Sustainable Spiritual Habits

There’s a lot of talk about reading the Bible at the beginning of every calendar year. But that talk dies down pretty quickly, usually after a week or two. That’s because reading the Bible is like starting a new exercise regimen: easier started than sustained.

You can expect to see nearly-new exercise equipment in the thrift shops beginning sometime in the early spring. The act of hauling that machine to Goodwill works as a kind of cleansing ritual: I am finally admitting to myself that I will not use this machine to get in shape. Now I must move on from that misguided ambition and make better use of the space in my home (and find another place to hang my clothes).

Bible-reading plans usually have a longer shelf life, but the principle is that same. People usually begin with high ambitions, but the vagaries of life overtake them, and after a few months of struggle and discouragement, they usually enter the phase of giving up on their earlier ambitions and setting aside their hopes.

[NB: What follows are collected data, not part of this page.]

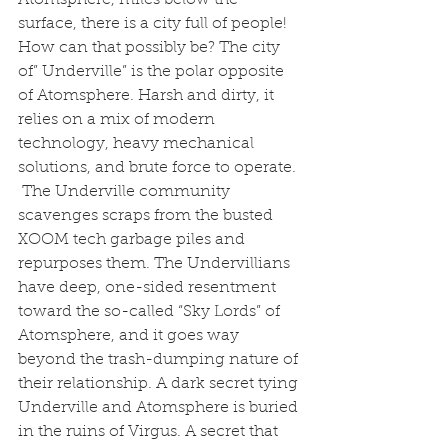
surface, there is a city full of people! 
How can that possibly be? The city 
of” Underville” is the polar opposite 
of Atomsphere. Harsh and dirty, it 
relies on a mix of modern 
technology, heavy mechanical 
solutions, and brute force to operate. 
 The Underville community 
scavenges scraps from the busted 
XOOM tech garbage piles and 
repurposes them. The Undervillians 
have deep, one-sided resentment 
toward the so-called “Sky Lords” of 
Atomsphere, and it goes way 
beyond the trash-dumping nature of 
their relationship. A dark secret tying 
Underville and Atomsphere is buried 
in the ruins of Virgus. A secret that 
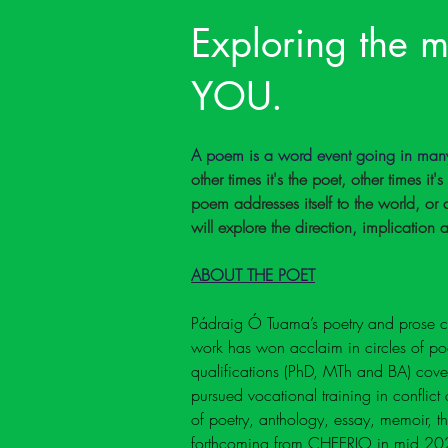
Exploring the m
YOU.
A poem is a word event going in many 
other times it's the poet, other times it'
poem addresses itself to the world, o
will explore the direction, implication
ABOUT THE POET
Pádraig Ó Tuama’s poetry and prose ce
work has won acclaim in circles of poet
qualifications (PhD, MTh and BA) cover 
pursued vocational training in conflict 
of poetry, anthology, essay, memoir, 
forthcoming from CHEERIO in mid 20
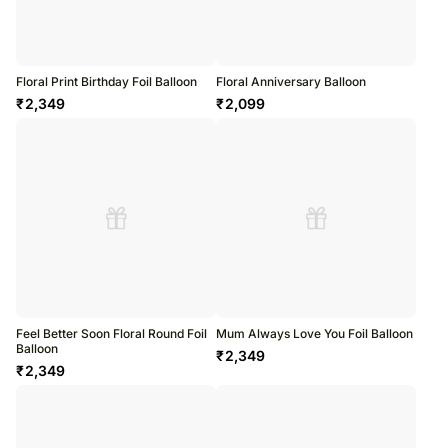
Floral Print Birthday Foil Balloon
Floral Anniversary Balloon
₹
2,349
₹
2,099
Feel Better Soon Floral Round Foil
Mum Always Love You Foil Balloon
Balloon
₹
2,349
₹
2,349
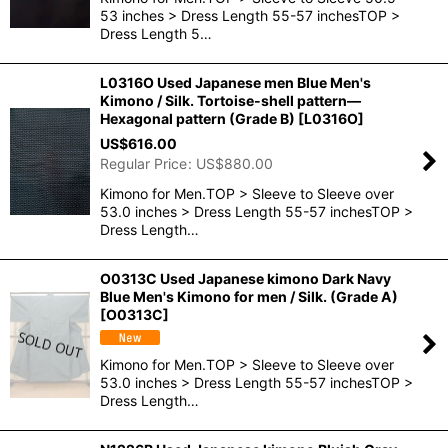
53 inches > Dress Length 55-57 inchesTOP >
Dress Length 5…
L0316O Used Japanese men Blue Men's
Kimono / Silk. Tortoise-shell pattern―
Hexagonal pattern (Grade B)
[
L0316O
]
US$
616.00
Regular Price
:
US$
880.00
Kimono for Men.TOP > Sleeve to Sleeve over
53.0 inches > Dress Length 55-57 inchesTOP >
Dress Length…
O0313C Used Japanese kimono Dark Navy
Blue Men's Kimono for men / Silk. (Grade A)
[
O0313C
]
Kimono for Men.TOP > Sleeve to Sleeve over
53.0 inches > Dress Length 55-57 inchesTOP >
Dress Length…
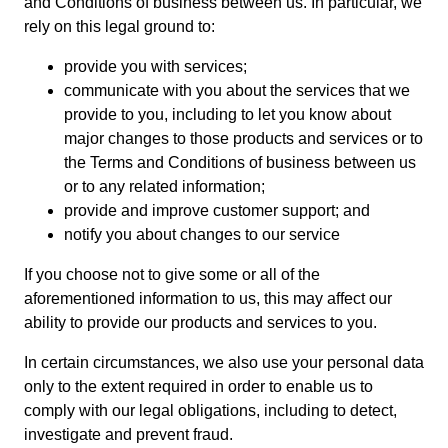
and Conditions of business between us. In particular, we
rely on this legal ground to:
provide you with services;
communicate with you about the services that we
provide to you, including to let you know about
major changes to those products and services or to
the Terms and Conditions of business between us
or to any related information;
provide and improve customer support; and
notify you about changes to our service
If you choose not to give some or all of the
aforementioned information to us, this may affect our
ability to provide our products and services to you.
In certain circumstances, we also use your personal data
only to the extent required in order to enable us to
comply with our legal obligations, including to detect,
investigate and prevent fraud.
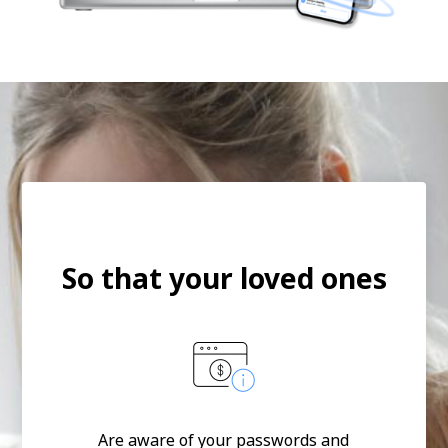
So that your loved ones
Are aware of your passwords and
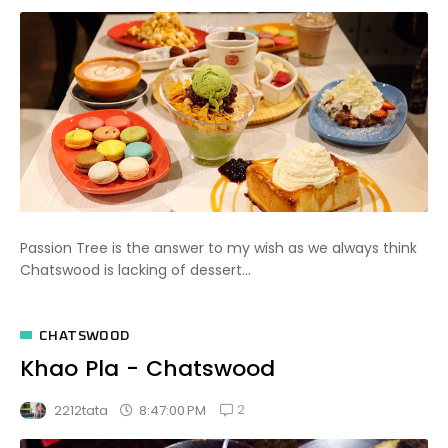
Passion Tree is the answer to my wish as we always think
Chatswood is lacking of dessert...
CHATSWOOD
Khao Pla - Chatswood
2
8:47:00 PM
2212tata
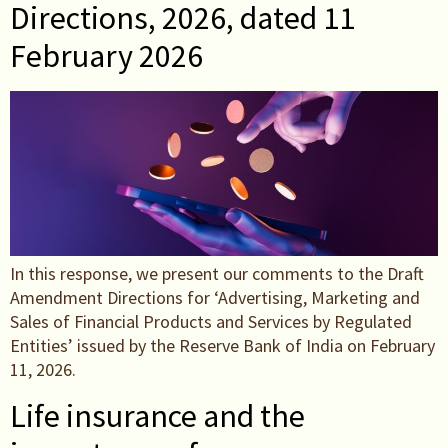
Directions, 2026, dated 11
February 2026
In this response, we present our comments to the Draft
Amendment Directions for ‘Advertising, Marketing and
Sales of Financial Products and Services by Regulated
Entities’ issued by the Reserve Bank of India on February
11, 2026.
Life insurance and the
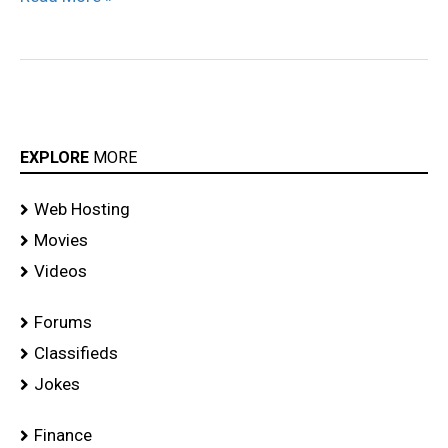
EXPLORE
MORE
Web Hosting
Movies
Videos
Forums
Classifieds
Jokes
Finance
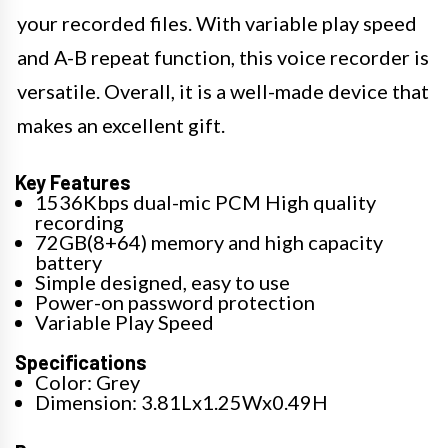
your recorded files. With variable play speed
and A-B repeat function, this voice recorder is
versatile. Overall, it is a well-made device that
makes an excellent gift.
Key Features
1536Kbps dual-mic PCM High quality
recording
72GB(8+64) memory and high capacity
battery
Simple designed, easy to use
Power-on password protection
Variable Play Speed
Specifications
Color: Grey
Dimension: 3.81Lx1.25Wx0.49H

Repeat that cycle a few years in a row, and you can get cynical. You begin to resist the urge to even try to establish a new habit.

How can we find a sustainable pace for Bible-reading? After all, we know that we can’t really grow if we don’t make room in our lives for those basic spiritual practices.

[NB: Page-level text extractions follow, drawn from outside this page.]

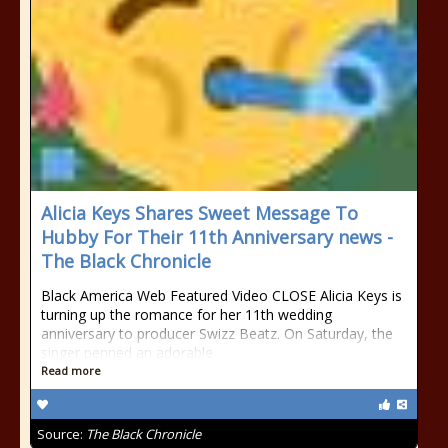
Alicia Keys Shares Sweet Message To
Hubby For Their 11th Anniversary news -
The Black Chronicle
Black America Web Featured Video CLOSE Alicia Keys is
turning up the romance for her 11th wedding
anniversary to producer Swizz Beatz. On Saturday, the
singer penned an adorable
Read more
Source:
The Black Chronicle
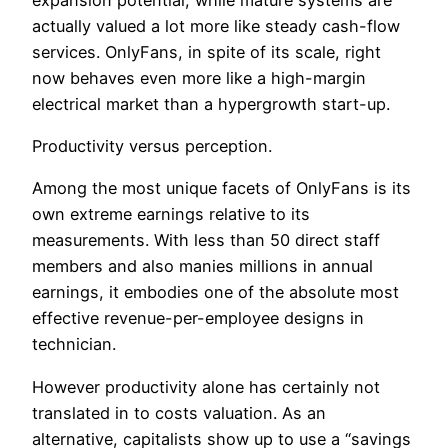
actually valued a lot more like steady cash-flow
services. OnlyFans, in spite of its scale, right
now behaves even more like a high-margin
electrical market than a hypergrowth start-up.
Productivity versus perception.
Among the most unique facets of OnlyFans is its
own extreme earnings relative to its
measurements. With less than 50 direct staff
members and also manies millions in annual
earnings, it embodies one of the absolute most
effective revenue-per-employee designs in
technician.
However productivity alone has certainly not
translated in to costs valuation. As an
alternative, capitalists show up to use a “savings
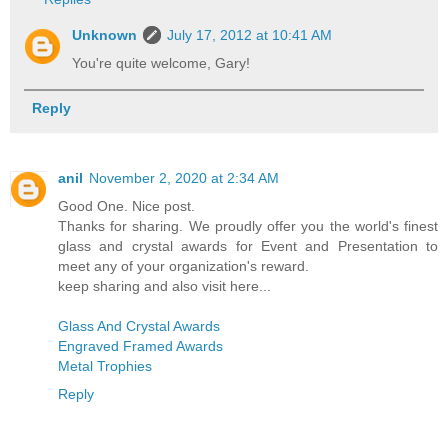
Unknown
July 17, 2012 at 10:41 AM
You're quite welcome, Gary!
Reply
anil
November 2, 2020 at 2:34 AM
Good One. Nice post.
Thanks for sharing. We proudly offer you the world's finest
glass and crystal awards for Event and Presentation to
meet any of your organization's reward.
keep sharing and also visit here...
Glass And Crystal Awards
Engraved Framed Awards
Metal Trophies
Reply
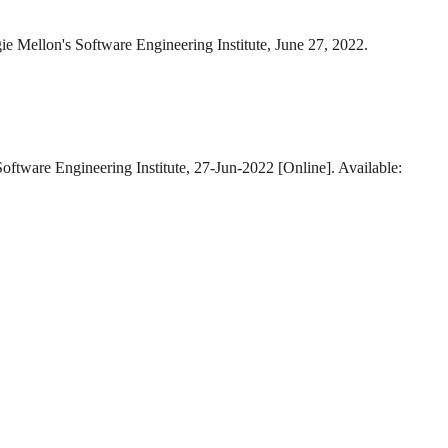
ie Mellon's Software Engineering Institute, June 27, 2022.
Software Engineering Institute, 27-Jun-2022 [Online]. Available:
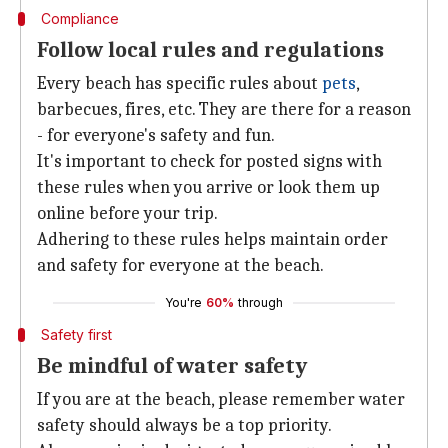
Compliance
Follow local rules and regulations
Every beach has specific rules about
pets
,
barbecues, fires, etc. They are there for a reason
- for everyone's safety and fun.
It's important to check for posted signs with
these rules when you arrive or look them up
online before your trip.
Adhering to these rules helps maintain order
and safety for everyone at the beach.
You're
60%
through
Safety first
Be mindful of water safety
If you are at the beach, please remember water
safety should always be a top priority.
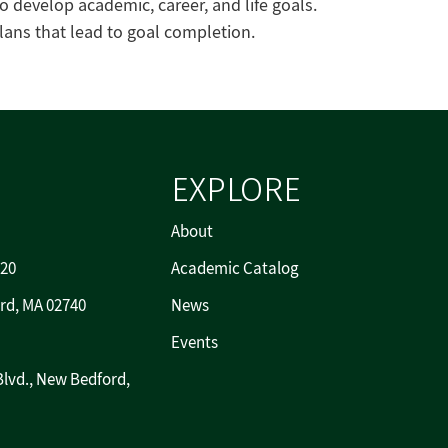
to develop academic, career, and life goals.
ans that lead to goal completion.
EXPLORE
About
720
Academic Catalog
rd, MA 02740
News
Events
Blvd., New Bedford,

Probably the most important thing is to manage our own expectations. As a recent Gospel Coalition article put it, “Don’t Expect a Spectacular Christian Life.” Each of us must understand that our spiritual vitality is shaped not so much by the spectacular as it is by the mundane. It is our habits, not our crises that determine the quality and depth of our spiritual life.

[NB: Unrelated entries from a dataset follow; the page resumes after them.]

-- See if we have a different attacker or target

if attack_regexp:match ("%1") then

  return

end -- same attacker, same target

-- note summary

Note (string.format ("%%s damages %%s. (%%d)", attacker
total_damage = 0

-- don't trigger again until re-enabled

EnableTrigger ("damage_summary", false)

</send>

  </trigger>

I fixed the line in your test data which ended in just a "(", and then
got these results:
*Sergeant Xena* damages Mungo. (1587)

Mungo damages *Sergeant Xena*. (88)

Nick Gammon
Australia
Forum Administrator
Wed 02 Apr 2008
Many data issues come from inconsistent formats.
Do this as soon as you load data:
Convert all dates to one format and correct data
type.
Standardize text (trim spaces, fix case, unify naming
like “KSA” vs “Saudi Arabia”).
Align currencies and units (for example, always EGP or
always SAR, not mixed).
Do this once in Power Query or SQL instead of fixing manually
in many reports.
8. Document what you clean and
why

So, yes, it’s good to aspire to cultivate the habit of regularly engaging and reflecting on God’s Word.
 
But notice my language. I didn’t say, “daily,” and I didn’t say “read” or “study.”

Each of us must carve out for ourselves what it means for us make Bible engagement a regular feature in our lives. Daily is best, but maybe 2-3 times a week is a start. (As we have said before, start from where you are, not from where you’re supposed to be.)

I have found great profit in copying the Scripture into a notebook, then marking it up to understand what is says and what it means, then journaling on what it means in my life. God has used His Word (recently, Paul’s letter to the church in Rome) to expose and illuminate my heart.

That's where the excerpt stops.